_What the task requires_
Find "heeft en waar" in the records that follow; print that line and each subsequent line through the last one, verbatim and with nothing added.

_Supplied records_
•••

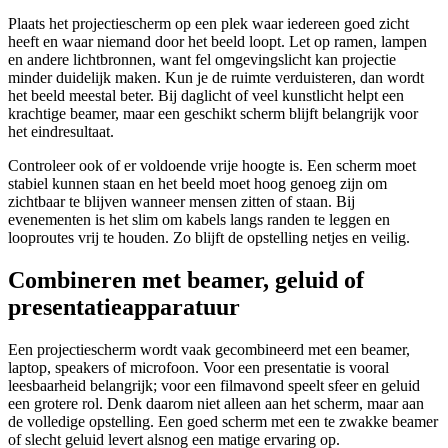
Plaats het projectiescherm op een plek waar iedereen goed zicht
heeft en waar niemand door het beeld loopt. Let op ramen, lampen
en andere lichtbronnen, want fel omgevingslicht kan projectie
minder duidelijk maken. Kun je de ruimte verduisteren, dan wordt
het beeld meestal beter. Bij daglicht of veel kunstlicht helpt een
krachtige beamer, maar een geschikt scherm blijft belangrijk voor
het eindresultaat.
Controleer ook of er voldoende vrije hoogte is. Een scherm moet
stabiel kunnen staan en het beeld moet hoog genoeg zijn om
zichtbaar te blijven wanneer mensen zitten of staan. Bij
evenementen is het slim om kabels langs randen te leggen en
looproutes vrij te houden. Zo blijft de opstelling netjes en veilig.
Combineren met beamer, geluid of
presentatieapparatuur
Een projectiescherm wordt vaak gecombineerd met een beamer,
laptop, speakers of microfoon. Voor een presentatie is vooral
leesbaarheid belangrijk; voor een filmavond speelt sfeer en geluid
een grotere rol. Denk daarom niet alleen aan het scherm, maar aan
de volledige opstelling. Een goed scherm met een te zwakke beamer
of slecht geluid levert alsnog een matige ervaring op.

•••

_Response area_
heeft en waar niemand door het beeld loopt. Let op ramen, lampen
en andere lichtbronnen, want fel omgevingslicht kan projectie
minder duidelijk maken. Kun je de ruimte verduisteren, dan wordt
het beeld meestal beter. Bij daglicht of veel kunstlicht helpt een
krachtige beamer, maar een geschikt scherm blijft belangrijk voor
het eindresultaat.
Controleer ook of er voldoende vrije hoogte is. Een scherm moet
stabiel kunnen staan en het beeld moet hoog genoeg zijn om
zichtbaar te blijven wanneer mensen zitten of staan. Bij
evenementen is het slim om kabels langs randen te leggen en
looproutes vrij te houden. Zo blijft de opstelling netjes en veilig.
Combineren met beamer, geluid of
presentatieapparatuur
Een projectiescherm wordt vaak gecombineerd met een beamer,
laptop, speakers of microfoon. Voor een presentatie is vooral
leesbaarheid belangrijk; voor een filmavond speelt sfeer en geluid
een grotere rol. Denk daarom niet alleen aan het scherm, maar aan
de volledige opstelling. Een goed scherm met een te zwakke beamer
of slecht geluid levert alsnog een matige ervaring op.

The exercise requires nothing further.